I have two collections (Rec22, Rec23) having 120K documents in each.
Rec22
{ "_id" : ObjectId("6284a6b84b171c659ec86561"), "22" : 423 }
{ "_id" : ObjectId("6284a6b84b171c659ec86562"), "22" : 506 }
...
Rec23
{ "_id" : ObjectId("6284a6b84b171c659ec86561"), "23" : "AS" }
{ "_id" : ObjectId("6284a6b84b171c659ec86562"), "23" : "DF" }
...
I am making a aggregate to concatenate “22” and “23” as store the result in new collection.

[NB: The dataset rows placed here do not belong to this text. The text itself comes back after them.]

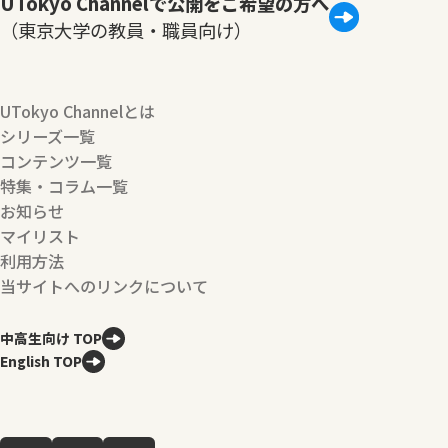
UTokyo Channelで公開をご希望の方へ
（東京大学の教員・職員向け）
UTokyo Channelとは
シリーズ一覧
コンテンツ一覧
特集・コラム一覧
お知らせ
マイリスト
利用方法
当サイトへのリンクについて
中高生向け TOP
English TOP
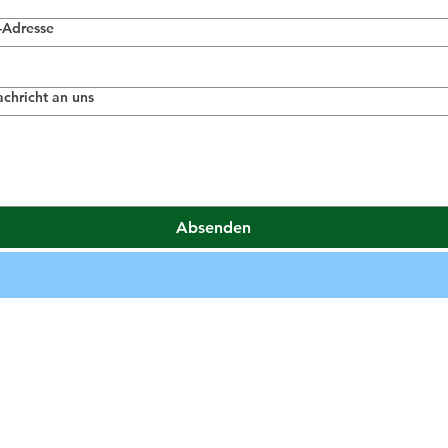
-Adresse
achricht an uns
Absenden
nschweig
Zentrale
Querumer Straße 40,
lokal ·
38104 Braunschweig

The aggregation pipeline is the following:
pipeline = [
{'$lookup': {
'from': 'Rec22',
'localField': '_id',
'foreignField': '_id',
'as': 'fromExtra1'}
},
{'$lookup': {
'from': 'Rec23',
'localField': '_id',
'foreignField': '_id',
'as': 'fromExtra2'}
},
{'$replaceRoot': {'newRoot': {'$mergeObjects': [{'$arrayElemAt': ['$fromExtra2', 0]}, '$$ROOT',
{'$arrayElemAt': ['$fromExtra1', 0]}, '$$ROOT']}}},
{'$project': {'fromExtra2': 0, 'fromExtra1': 0}},
{'$addFields': {
'22_str': {'$toString': '$22'},
'23_str': {'$toString': '$23'}}
},
{'$project': {
'24': {
'$concat': [{'$ifNull': ['$22_str', '']}, '-', {'$ifNull': ['$23_str', '']}]}}
},
{'$out': 'Rec24'}
]
The query execution time is about 10s. However in case if “22” and “23” fields are in the same collection, the execution time of concatenating these fields and storing the results in new collection is less than 0.5s.
Is there any way to optimize the aggregation pipeline to get better performance?